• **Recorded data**
↓↓↓

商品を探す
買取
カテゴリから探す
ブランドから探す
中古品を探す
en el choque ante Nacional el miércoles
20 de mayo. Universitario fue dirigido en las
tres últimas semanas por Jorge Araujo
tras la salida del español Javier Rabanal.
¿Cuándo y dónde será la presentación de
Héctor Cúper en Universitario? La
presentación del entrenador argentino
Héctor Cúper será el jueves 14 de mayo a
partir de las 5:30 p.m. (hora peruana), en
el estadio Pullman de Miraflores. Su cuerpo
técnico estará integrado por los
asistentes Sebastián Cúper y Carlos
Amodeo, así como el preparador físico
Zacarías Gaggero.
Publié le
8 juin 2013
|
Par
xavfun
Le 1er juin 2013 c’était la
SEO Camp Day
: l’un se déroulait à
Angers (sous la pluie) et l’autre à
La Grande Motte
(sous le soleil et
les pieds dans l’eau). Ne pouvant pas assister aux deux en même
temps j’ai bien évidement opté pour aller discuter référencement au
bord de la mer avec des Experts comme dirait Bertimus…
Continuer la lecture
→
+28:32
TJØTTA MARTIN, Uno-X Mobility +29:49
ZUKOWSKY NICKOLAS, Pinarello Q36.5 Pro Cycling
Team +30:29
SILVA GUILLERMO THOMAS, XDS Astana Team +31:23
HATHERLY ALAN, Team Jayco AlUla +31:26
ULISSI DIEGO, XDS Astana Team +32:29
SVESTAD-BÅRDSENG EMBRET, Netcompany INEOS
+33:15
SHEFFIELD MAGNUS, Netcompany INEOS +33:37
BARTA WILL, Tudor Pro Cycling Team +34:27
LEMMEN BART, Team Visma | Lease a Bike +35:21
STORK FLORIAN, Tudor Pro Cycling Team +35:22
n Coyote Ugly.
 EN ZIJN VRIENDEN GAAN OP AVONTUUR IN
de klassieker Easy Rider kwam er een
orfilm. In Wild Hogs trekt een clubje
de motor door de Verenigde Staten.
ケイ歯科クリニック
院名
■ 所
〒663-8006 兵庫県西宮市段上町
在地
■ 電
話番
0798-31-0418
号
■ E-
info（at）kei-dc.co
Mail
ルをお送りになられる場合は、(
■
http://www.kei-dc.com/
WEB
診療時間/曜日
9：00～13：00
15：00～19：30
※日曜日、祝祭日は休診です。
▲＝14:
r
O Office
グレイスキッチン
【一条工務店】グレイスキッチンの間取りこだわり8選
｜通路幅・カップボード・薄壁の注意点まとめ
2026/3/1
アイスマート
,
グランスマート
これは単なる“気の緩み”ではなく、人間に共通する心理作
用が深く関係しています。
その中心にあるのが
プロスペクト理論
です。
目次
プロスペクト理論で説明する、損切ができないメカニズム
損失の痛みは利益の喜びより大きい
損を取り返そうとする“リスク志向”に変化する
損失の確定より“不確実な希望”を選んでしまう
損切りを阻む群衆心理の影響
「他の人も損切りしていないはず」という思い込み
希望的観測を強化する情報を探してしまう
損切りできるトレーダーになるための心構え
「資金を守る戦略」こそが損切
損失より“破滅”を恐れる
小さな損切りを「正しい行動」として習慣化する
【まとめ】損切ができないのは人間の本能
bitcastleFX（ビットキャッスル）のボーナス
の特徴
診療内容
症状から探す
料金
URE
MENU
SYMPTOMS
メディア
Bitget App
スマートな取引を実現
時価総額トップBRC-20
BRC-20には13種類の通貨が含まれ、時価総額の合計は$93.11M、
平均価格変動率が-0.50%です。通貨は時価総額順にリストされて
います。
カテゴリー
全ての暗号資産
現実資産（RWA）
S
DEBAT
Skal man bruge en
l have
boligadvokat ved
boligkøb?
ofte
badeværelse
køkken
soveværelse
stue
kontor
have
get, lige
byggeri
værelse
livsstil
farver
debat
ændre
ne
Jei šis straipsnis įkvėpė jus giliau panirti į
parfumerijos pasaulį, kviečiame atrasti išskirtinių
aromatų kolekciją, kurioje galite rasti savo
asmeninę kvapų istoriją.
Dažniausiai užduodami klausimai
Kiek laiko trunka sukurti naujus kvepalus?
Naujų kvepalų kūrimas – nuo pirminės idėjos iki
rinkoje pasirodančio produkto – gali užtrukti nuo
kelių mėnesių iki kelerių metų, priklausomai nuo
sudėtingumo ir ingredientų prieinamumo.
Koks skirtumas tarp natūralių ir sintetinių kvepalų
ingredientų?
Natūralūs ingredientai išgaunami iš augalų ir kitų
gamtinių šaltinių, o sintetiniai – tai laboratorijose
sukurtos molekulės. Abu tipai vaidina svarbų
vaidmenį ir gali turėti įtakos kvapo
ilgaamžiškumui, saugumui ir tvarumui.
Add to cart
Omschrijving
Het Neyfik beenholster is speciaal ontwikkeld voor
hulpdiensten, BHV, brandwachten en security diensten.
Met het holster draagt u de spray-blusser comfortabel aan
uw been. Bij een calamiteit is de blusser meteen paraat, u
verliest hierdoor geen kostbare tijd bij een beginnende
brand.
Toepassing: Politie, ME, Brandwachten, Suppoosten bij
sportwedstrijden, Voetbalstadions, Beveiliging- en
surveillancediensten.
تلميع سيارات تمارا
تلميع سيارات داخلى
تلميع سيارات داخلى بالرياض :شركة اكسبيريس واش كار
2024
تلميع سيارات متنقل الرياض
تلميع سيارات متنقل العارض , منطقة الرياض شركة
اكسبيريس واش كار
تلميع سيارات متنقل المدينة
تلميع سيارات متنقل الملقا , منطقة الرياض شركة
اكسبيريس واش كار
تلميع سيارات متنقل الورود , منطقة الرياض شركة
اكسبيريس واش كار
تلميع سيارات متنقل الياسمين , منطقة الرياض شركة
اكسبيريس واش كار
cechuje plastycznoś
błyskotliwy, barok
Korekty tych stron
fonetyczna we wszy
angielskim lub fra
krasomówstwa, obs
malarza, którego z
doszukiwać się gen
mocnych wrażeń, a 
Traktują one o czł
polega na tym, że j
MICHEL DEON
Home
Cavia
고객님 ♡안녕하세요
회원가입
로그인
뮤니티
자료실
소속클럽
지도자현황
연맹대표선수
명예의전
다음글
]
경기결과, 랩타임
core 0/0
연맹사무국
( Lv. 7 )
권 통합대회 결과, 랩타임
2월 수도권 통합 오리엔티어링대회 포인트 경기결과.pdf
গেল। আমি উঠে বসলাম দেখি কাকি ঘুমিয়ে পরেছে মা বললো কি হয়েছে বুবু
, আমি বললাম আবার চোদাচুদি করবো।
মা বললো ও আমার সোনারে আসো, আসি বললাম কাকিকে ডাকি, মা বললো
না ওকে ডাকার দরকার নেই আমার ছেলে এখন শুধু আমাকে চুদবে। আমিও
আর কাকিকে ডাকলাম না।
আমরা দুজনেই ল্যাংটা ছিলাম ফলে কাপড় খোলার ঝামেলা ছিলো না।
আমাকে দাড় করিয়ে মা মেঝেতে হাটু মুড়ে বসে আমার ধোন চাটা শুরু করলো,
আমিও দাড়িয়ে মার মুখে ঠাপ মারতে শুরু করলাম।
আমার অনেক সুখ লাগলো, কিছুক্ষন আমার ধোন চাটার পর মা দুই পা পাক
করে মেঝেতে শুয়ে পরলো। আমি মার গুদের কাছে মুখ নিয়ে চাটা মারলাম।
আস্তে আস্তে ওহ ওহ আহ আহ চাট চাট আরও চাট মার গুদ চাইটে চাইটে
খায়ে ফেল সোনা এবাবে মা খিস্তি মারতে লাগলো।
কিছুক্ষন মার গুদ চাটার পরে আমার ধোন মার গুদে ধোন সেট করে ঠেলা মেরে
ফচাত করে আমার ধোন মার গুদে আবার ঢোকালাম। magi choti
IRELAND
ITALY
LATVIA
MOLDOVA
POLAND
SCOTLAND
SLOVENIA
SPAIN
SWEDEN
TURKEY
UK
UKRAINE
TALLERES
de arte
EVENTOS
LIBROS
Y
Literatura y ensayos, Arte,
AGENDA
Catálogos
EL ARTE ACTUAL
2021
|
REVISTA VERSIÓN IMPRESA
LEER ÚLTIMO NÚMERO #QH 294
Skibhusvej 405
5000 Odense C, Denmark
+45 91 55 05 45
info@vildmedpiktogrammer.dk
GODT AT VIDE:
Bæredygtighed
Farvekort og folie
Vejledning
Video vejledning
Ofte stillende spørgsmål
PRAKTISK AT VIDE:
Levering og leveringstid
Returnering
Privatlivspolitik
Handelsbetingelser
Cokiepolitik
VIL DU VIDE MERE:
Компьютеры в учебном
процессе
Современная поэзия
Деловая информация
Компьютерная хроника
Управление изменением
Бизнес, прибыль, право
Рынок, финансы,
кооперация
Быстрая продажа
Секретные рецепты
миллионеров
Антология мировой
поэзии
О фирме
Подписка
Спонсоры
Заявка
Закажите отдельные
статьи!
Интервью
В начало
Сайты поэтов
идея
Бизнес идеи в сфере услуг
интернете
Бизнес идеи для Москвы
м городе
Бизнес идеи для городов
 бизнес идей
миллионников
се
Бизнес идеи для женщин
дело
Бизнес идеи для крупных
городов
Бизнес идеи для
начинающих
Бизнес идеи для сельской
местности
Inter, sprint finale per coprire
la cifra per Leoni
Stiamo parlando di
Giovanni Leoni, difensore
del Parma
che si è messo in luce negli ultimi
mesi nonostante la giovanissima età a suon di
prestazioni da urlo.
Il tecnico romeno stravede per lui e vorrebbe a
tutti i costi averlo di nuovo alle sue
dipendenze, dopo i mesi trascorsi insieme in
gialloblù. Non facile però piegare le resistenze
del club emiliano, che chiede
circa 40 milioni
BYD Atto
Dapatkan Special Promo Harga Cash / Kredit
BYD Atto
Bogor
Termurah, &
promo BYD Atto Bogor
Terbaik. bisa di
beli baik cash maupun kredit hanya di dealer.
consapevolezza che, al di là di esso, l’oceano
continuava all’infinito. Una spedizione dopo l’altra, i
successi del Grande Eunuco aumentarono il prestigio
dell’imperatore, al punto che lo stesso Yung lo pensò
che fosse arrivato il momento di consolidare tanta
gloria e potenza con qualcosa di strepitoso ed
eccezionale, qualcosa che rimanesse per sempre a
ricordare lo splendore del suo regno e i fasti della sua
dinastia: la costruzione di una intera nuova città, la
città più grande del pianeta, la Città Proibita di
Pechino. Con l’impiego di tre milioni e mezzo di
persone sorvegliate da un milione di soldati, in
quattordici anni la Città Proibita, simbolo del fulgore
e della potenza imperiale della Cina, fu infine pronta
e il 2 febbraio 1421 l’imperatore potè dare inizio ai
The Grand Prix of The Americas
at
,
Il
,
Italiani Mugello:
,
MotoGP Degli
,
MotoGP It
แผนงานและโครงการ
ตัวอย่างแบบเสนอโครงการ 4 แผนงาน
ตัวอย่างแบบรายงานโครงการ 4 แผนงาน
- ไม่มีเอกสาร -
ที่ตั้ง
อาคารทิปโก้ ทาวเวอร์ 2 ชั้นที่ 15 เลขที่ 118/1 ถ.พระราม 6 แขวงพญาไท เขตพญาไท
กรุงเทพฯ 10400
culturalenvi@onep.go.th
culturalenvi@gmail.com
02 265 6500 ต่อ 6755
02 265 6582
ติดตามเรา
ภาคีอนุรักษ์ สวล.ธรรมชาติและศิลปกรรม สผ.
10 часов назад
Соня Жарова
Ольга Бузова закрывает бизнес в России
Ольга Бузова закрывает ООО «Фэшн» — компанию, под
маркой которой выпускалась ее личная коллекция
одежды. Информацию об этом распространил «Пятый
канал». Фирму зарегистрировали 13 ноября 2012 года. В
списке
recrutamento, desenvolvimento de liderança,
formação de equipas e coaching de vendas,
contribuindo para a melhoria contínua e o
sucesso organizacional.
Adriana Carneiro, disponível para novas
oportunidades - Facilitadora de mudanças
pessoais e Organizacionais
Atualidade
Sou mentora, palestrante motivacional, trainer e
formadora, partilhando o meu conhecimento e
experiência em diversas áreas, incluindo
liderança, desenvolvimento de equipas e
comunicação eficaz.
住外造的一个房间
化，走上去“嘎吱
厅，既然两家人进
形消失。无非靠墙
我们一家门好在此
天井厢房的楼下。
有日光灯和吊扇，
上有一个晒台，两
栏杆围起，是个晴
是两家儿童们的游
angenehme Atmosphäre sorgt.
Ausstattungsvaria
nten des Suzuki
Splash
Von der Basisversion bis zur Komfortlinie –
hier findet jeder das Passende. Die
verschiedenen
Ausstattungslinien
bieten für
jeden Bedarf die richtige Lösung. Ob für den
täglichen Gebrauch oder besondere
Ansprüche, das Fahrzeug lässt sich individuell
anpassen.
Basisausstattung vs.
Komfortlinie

↑↑↑

Search the entries for the word "ingredientų", then gather every line that has it.

• **TASK OUTPUT**
sudėtingumo ir ingredientų prieinamumo.
ingredientų?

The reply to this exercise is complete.